Exercise prompt
Could you filter the listing for lines with the word "campaign" and return them?

Records shown
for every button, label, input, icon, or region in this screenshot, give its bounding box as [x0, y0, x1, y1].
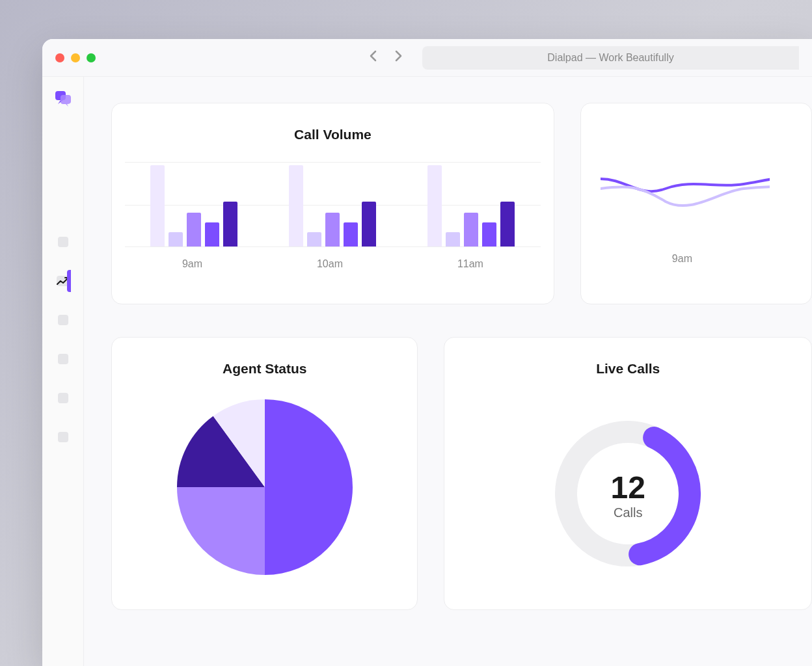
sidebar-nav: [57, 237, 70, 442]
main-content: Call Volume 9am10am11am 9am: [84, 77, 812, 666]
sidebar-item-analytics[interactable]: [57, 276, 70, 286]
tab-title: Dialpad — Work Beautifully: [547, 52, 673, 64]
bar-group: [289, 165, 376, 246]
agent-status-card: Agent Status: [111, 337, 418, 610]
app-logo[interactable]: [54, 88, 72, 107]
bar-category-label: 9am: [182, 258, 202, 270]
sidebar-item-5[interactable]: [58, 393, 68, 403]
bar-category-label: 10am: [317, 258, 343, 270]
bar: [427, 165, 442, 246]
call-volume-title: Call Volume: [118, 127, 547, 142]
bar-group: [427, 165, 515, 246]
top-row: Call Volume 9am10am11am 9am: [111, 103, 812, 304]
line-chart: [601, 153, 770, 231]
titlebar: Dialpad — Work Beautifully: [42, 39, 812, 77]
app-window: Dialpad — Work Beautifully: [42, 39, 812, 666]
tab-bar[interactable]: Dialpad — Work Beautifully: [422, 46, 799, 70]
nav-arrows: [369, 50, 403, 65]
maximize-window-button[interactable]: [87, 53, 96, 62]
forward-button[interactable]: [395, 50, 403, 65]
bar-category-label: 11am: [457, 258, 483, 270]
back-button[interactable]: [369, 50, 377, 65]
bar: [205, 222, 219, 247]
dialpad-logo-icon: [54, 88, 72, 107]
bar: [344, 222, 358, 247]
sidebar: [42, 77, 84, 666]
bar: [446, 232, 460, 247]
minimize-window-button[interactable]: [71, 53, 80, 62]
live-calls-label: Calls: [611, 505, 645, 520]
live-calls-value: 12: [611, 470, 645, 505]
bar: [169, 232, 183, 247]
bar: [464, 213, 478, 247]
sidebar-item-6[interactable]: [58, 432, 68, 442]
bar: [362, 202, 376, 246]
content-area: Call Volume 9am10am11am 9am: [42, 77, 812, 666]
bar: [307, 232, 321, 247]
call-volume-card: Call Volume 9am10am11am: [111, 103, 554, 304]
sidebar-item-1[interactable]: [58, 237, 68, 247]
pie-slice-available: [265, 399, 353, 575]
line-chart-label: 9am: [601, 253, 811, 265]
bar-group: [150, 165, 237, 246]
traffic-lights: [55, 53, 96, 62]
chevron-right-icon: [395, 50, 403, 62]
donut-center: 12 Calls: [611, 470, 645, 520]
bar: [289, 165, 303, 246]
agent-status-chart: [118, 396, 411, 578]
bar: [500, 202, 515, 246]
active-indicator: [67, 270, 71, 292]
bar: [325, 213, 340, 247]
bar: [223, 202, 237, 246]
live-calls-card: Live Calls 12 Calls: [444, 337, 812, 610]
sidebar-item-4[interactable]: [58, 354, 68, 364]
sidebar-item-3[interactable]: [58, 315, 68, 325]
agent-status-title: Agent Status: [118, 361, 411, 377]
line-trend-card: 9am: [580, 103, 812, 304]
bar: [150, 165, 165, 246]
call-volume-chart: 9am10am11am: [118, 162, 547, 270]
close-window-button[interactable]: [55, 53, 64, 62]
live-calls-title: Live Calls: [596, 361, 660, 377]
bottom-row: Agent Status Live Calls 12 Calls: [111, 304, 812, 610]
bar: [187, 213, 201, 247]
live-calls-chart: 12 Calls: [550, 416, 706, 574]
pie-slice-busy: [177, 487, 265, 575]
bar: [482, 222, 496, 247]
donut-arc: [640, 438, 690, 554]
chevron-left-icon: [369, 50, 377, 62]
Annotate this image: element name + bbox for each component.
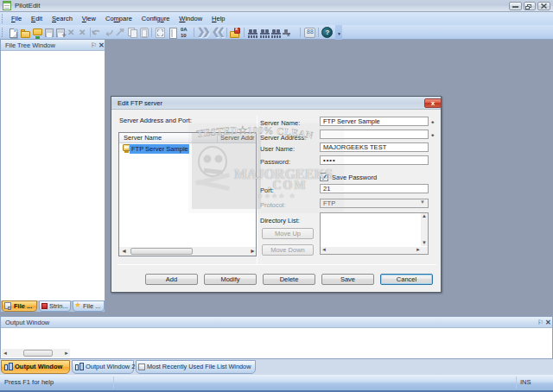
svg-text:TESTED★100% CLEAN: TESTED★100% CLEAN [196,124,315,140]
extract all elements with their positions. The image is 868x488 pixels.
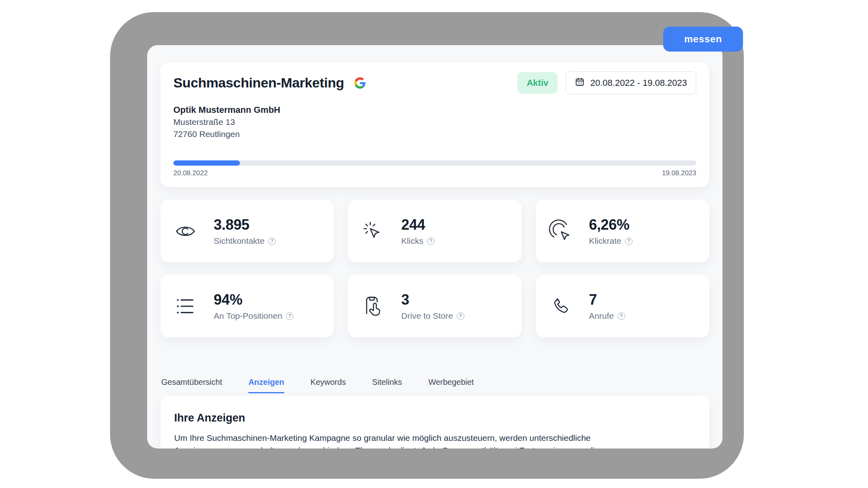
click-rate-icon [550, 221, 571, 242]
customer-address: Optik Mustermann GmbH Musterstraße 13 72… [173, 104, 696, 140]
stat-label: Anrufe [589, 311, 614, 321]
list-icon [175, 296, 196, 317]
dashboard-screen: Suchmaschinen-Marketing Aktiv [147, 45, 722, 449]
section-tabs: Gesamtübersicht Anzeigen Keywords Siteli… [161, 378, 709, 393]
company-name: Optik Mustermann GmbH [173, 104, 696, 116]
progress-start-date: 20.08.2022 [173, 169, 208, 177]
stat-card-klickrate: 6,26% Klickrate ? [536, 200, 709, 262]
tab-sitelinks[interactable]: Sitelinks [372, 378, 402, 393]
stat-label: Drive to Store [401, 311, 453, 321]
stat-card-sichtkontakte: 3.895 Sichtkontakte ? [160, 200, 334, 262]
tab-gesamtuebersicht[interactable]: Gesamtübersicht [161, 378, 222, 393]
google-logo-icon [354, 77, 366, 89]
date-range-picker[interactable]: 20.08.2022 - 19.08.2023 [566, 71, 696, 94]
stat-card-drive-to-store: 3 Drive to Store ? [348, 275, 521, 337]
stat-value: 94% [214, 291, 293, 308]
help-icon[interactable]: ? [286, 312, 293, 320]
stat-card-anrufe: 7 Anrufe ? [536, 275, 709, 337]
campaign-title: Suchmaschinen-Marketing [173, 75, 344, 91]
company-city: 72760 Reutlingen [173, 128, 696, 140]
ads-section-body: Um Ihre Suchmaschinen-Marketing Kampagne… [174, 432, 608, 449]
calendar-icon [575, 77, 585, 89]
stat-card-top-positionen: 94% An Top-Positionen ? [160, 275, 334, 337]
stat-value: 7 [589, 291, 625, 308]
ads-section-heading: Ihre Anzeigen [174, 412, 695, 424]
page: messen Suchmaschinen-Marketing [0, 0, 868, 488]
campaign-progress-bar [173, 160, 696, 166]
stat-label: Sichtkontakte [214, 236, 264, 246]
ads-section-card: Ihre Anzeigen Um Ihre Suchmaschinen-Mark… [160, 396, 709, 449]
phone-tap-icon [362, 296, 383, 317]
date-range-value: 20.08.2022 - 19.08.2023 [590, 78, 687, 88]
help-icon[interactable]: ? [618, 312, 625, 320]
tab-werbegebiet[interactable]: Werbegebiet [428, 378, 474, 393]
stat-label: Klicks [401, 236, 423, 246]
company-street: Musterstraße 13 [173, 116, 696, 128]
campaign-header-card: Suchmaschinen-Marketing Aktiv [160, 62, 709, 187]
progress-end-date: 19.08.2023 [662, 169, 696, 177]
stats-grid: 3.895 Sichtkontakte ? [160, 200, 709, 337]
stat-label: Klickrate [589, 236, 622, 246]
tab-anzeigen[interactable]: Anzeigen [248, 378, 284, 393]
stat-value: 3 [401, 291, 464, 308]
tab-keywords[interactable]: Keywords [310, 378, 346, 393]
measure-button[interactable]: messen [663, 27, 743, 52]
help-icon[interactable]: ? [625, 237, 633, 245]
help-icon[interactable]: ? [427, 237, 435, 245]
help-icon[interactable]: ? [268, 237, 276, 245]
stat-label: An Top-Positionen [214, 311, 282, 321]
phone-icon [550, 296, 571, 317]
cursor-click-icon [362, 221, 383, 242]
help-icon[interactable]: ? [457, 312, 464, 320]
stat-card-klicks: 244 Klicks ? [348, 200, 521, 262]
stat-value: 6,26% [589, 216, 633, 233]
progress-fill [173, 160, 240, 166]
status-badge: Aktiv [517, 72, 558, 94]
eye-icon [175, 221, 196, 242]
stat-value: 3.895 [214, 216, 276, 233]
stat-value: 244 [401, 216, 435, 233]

Answer to this task
campaign-title: Suchmaschinen-Marketing [173, 75, 344, 91]
campaign-progress-bar [173, 160, 696, 166]
campaign-header-card: Suchmaschinen-Marketing Aktiv [160, 62, 709, 187]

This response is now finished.